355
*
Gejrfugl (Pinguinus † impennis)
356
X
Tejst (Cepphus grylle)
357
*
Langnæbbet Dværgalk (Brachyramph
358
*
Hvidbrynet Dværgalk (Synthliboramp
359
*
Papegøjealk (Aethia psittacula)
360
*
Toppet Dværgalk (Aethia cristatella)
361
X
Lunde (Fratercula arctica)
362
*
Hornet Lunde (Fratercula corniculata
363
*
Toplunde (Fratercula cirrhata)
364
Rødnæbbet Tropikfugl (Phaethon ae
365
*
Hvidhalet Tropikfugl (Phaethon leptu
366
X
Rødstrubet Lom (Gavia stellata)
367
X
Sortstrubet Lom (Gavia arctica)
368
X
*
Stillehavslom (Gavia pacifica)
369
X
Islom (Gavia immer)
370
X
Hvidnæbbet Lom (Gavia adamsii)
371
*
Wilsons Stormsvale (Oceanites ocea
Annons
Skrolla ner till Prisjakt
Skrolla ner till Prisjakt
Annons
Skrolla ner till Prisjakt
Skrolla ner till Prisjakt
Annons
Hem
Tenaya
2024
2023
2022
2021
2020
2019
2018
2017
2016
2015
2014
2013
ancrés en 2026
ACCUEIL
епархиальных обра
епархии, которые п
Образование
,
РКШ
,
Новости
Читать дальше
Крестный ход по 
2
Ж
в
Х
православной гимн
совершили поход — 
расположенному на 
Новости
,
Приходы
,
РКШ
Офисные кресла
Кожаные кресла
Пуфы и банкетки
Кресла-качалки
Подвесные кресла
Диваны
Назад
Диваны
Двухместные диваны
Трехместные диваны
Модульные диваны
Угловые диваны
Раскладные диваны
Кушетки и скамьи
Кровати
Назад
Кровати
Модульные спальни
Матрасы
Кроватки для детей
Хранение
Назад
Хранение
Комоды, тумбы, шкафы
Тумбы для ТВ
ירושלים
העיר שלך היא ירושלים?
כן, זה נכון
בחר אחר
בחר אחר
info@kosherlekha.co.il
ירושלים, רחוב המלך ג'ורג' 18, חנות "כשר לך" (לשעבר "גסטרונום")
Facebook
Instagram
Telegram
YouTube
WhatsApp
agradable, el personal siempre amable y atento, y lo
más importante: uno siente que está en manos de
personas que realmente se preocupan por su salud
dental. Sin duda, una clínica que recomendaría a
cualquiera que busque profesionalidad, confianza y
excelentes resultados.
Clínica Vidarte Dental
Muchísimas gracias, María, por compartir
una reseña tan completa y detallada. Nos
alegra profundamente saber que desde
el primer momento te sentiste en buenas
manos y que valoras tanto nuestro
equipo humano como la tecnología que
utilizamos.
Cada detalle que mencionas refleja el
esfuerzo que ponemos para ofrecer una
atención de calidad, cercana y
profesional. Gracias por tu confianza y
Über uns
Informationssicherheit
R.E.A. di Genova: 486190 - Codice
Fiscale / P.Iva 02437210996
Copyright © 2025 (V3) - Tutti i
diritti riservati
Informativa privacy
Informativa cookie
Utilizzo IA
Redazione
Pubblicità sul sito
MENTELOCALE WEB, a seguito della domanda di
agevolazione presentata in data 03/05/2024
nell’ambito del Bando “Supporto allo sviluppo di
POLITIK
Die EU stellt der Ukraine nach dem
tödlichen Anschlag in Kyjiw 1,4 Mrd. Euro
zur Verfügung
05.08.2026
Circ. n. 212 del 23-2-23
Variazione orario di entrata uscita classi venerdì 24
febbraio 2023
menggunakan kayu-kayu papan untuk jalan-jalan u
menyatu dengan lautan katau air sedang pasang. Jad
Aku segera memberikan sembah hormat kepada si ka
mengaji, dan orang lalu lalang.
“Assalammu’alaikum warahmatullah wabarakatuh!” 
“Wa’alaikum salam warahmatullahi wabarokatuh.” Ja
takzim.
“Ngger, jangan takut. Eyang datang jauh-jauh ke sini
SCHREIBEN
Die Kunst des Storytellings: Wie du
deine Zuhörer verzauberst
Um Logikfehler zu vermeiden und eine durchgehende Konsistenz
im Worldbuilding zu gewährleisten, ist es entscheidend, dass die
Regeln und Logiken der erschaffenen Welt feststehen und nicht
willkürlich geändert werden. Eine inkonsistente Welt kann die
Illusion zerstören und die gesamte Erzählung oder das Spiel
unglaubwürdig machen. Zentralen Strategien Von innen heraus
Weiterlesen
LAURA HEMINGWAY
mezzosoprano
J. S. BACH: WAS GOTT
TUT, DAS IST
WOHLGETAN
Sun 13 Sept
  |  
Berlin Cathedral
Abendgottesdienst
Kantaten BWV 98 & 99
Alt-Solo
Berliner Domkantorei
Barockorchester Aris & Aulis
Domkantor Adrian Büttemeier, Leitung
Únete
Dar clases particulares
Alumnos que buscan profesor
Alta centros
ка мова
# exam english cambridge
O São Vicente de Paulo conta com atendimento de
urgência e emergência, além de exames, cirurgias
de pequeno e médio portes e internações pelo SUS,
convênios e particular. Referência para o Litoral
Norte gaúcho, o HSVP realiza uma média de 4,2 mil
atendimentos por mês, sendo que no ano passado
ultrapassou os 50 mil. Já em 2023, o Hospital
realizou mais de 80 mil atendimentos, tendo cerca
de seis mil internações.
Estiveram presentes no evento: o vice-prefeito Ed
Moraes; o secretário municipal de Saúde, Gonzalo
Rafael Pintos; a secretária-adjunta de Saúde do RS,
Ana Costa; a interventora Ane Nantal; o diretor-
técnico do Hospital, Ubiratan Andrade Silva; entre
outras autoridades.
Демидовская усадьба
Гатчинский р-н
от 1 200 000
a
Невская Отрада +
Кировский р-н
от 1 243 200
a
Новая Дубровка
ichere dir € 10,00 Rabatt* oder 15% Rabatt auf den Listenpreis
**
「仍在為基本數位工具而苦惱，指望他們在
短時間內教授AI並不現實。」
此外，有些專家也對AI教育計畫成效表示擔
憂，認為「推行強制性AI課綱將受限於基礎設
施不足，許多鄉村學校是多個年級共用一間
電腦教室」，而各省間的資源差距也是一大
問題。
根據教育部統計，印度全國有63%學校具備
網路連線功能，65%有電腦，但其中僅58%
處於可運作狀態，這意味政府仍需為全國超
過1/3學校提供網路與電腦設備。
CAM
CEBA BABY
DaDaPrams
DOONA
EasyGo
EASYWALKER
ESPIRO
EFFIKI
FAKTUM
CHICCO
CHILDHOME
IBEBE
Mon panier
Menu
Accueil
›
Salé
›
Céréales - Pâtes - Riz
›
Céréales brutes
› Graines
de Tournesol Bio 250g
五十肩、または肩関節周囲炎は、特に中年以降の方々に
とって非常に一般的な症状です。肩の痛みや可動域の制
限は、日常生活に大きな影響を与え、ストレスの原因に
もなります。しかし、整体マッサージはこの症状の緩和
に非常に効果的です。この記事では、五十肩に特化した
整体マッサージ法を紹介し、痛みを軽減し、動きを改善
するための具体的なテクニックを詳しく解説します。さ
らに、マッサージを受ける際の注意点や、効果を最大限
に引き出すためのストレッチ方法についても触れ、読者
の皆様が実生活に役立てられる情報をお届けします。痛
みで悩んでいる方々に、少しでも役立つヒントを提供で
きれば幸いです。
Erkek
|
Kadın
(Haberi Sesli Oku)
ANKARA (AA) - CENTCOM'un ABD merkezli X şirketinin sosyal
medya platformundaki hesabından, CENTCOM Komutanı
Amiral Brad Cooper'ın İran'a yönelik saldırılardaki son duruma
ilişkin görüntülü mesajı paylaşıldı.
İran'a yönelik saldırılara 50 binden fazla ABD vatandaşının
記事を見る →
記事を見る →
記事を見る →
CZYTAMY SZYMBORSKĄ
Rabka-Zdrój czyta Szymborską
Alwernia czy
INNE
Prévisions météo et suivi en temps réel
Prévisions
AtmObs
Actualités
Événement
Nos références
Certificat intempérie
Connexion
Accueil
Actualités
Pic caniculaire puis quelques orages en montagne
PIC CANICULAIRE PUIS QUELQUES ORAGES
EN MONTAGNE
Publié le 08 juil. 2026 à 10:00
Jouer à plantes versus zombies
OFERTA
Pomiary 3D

### Task details
Return the material exactly as it stands above, but only from its first line to the line containing "Кушетки и скамьи", both ends included.

### Response
355
*
Gejrfugl (Pinguinus † impennis)
356
X
Tejst (Cepphus grylle)
357
*
Langnæbbet Dværgalk (Brachyramph
358
*
Hvidbrynet Dværgalk (Synthliboramp
359
*
Papegøjealk (Aethia psittacula)
360
*
Toppet Dværgalk (Aethia cristatella)
361
X
Lunde (Fratercula arctica)
362
*
Hornet Lunde (Fratercula corniculata
363
*
Toplunde (Fratercula cirrhata)
364
Rødnæbbet Tropikfugl (Phaethon ae
365
*
Hvidhalet Tropikfugl (Phaethon leptu
366
X
Rødstrubet Lom (Gavia stellata)
367
X
Sortstrubet Lom (Gavia arctica)
368
X
*
Stillehavslom (Gavia pacifica)
369
X
Islom (Gavia immer)
370
X
Hvidnæbbet Lom (Gavia adamsii)
371
*
Wilsons Stormsvale (Oceanites ocea
Annons
Skrolla ner till Prisjakt
Skrolla ner till Prisjakt
Annons
Skrolla ner till Prisjakt
Skrolla ner till Prisjakt
Annons
Hem
Tenaya
2024
2023
2022
2021
2020
2019
2018
2017
2016
2015
2014
2013
ancrés en 2026
ACCUEIL
епархиальных обра
епархии, которые п
Образование
,
РКШ
,
Новости
Читать дальше
Крестный ход по 
2
Ж
в
Х
православной гимн
совершили поход — 
расположенному на 
Новости
,
Приходы
,
РКШ
Офисные кресла
Кожаные кресла
Пуфы и банкетки
Кресла-качалки
Подвесные кресла
Диваны
Назад
Диваны
Двухместные диваны
Трехместные диваны
Модульные диваны
Угловые диваны
Раскладные диваны
Кушетки и скамьи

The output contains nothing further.